While this would certainly appear to be a flat contradiction by mankind’s Creator Himself of Merton’s mystic teachings above there were quite a few who were unable see that these statements are mutually exclusive and therefore diametrically opposed. Whatever equivocation we’d like to use about Merton his statement stands in its context. He is unquestionably talking about an innate goodness in mankind. Whereas Jesus says in no uncertain terms there is not. This is as old as Genesis 8:21 where He had already said: “I will never again curse the ground because of man, for the intention of man’s heart is evil from his youth.” And we also consider this from the inspired Apostle Paul – ”I know that nothing good lives in me (Romans 7:18). So the sad story is that sin proceeds out of the heart of man, and every intention of man’s heart is evil, and nothing good is inherent in mankind that would make him worthy of God’s saving him despite what Norman Vincent Peale and his clone Robert Schueller and one of his disciples smilin’ Joel Osteen say to the contrary.
For Men Shall Be Lovers Of Their Own Selves
If you actually read what myself and others have written on Thomas Merton you would know that by the time his life was over he was for all intents and purposes a Buddhist and his theology ended up as panentheistic as the other mystics before him. I documented Merton’s disgusting recounting of his spiritual experience at Polonnaruwa in Thomas Merton And The Buddhas. The information that follows now is from my article Contemplative Prayer And Meditation and was itself literally taken from Merton’s Message at The Thomas Merton Foundation. They are in a much better position to know what this heretic taught than any of us. For the Lord’s sake isn’t it time we finally see what is so blatantly obvious? This simply has no place in Christian theology:
He takes people into deep places within themselves… At the core of Thomas Merton’s spiritual writings is the search for the “true self” and our need for relationship with God, other people and all of creation… He concludes that we must discover God as the center of our being to which all things tend…
Merton’s interests were prophetic,…he foresaw…the source of the problem [we face] is that man “has become alienated from his inner self which is the image of God.” [The solution] requires a social conversion,… The first step in this turning is a transformation of consciousness and Thomas Merton is a preeminent guide to us in this first step…[and] a spiritual master whose influence crosses generations and religious affiliations.

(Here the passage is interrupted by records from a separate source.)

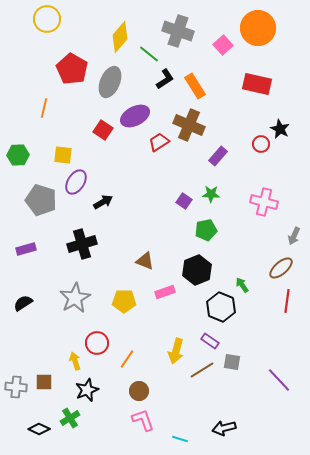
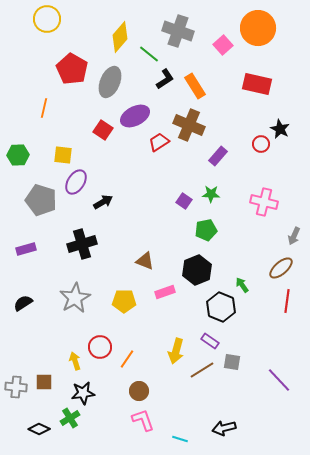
red circle at (97, 343): moved 3 px right, 4 px down
black star at (87, 390): moved 4 px left, 3 px down; rotated 15 degrees clockwise
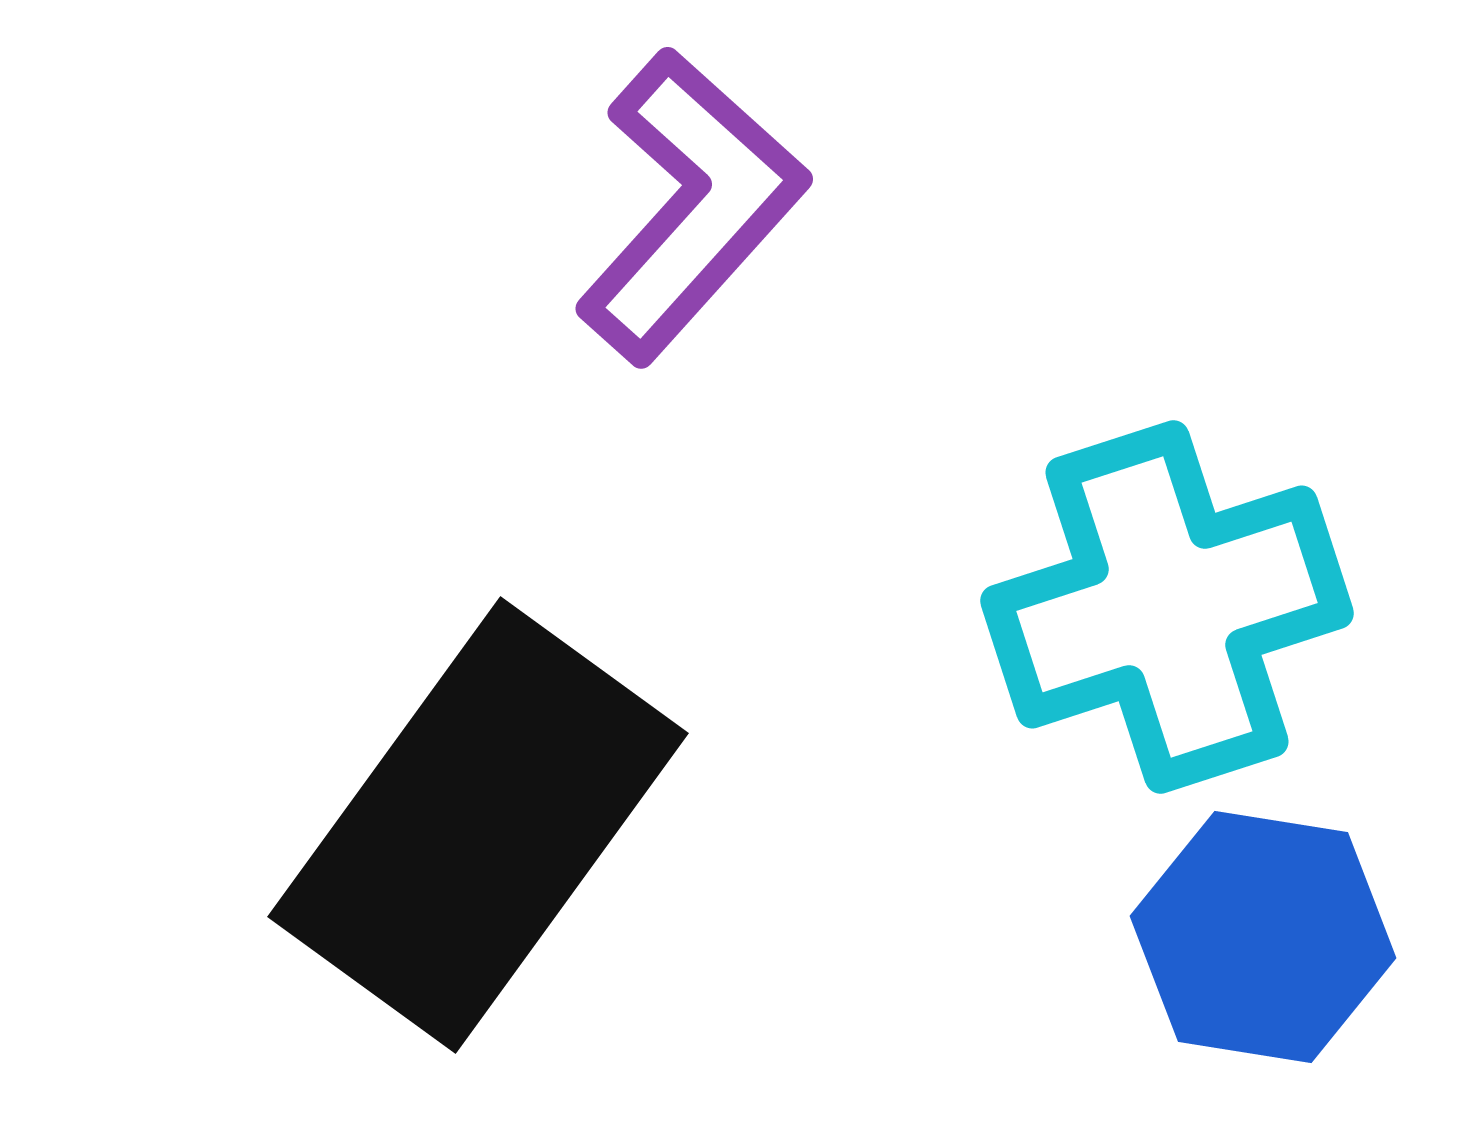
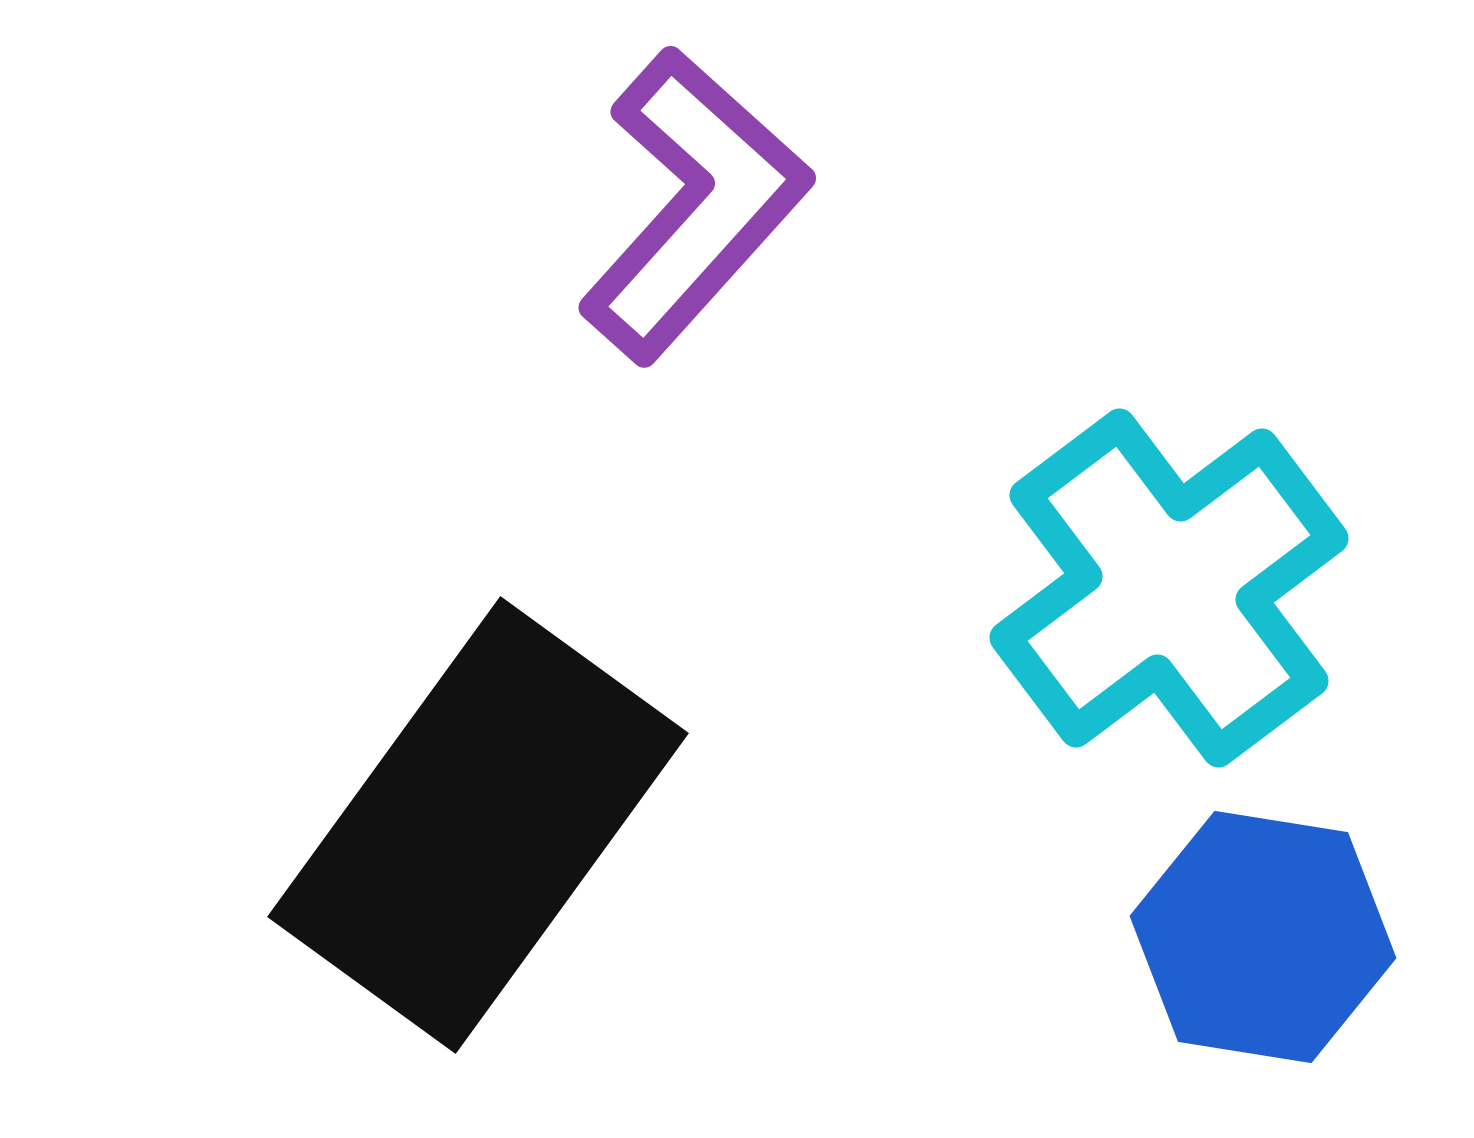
purple L-shape: moved 3 px right, 1 px up
cyan cross: moved 2 px right, 19 px up; rotated 19 degrees counterclockwise
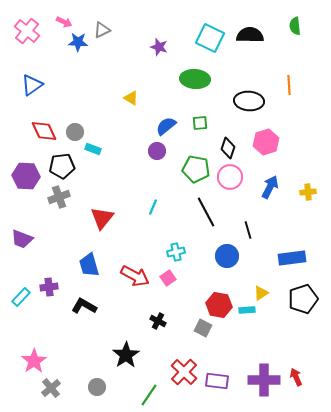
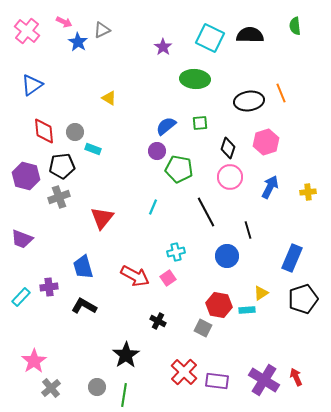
blue star at (78, 42): rotated 30 degrees clockwise
purple star at (159, 47): moved 4 px right; rotated 18 degrees clockwise
orange line at (289, 85): moved 8 px left, 8 px down; rotated 18 degrees counterclockwise
yellow triangle at (131, 98): moved 22 px left
black ellipse at (249, 101): rotated 12 degrees counterclockwise
red diamond at (44, 131): rotated 20 degrees clockwise
green pentagon at (196, 169): moved 17 px left
purple hexagon at (26, 176): rotated 12 degrees clockwise
blue rectangle at (292, 258): rotated 60 degrees counterclockwise
blue trapezoid at (89, 265): moved 6 px left, 2 px down
purple cross at (264, 380): rotated 32 degrees clockwise
green line at (149, 395): moved 25 px left; rotated 25 degrees counterclockwise
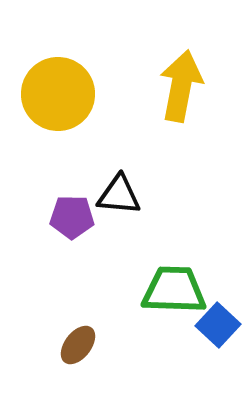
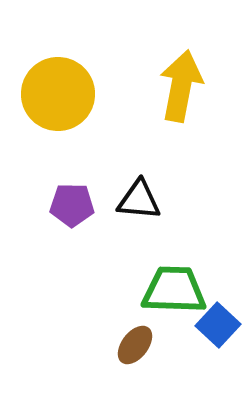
black triangle: moved 20 px right, 5 px down
purple pentagon: moved 12 px up
brown ellipse: moved 57 px right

And as I have previously pointed out, of course it would cross “religious affiliations” because there is no mention of the inherent sin nature of man, or the need for being regenerated, or of the Cross of Christ as the only real solution for sin. What we have just read from a Site sympathetic to Merton could be agreed to by virtually anyone from any spiritual background, and this is precisely my point. It is exactly this same message of New Age spirituality that comes through the “transformation of consciousness” to all those who practice this transcendental meditation long enough to anger God until He finally abandons them to their reprobate mind. (see–Romans 1:18-32)
Men and women, God is not the center of mankind’s being and His image in man was shattered at the Fall. The absolute Truth is that apart from Christ one cannot even begin to restore this imago Dei. This is an appeal for you to see these things taught by demons for what they actually are…the worship of mankind and a major step toward the fulfillment of Satan’s blasphemous boast frozen in time for us by God the Holy Spirit in Isaiah 14:14 – “I will make myself like the Most High.”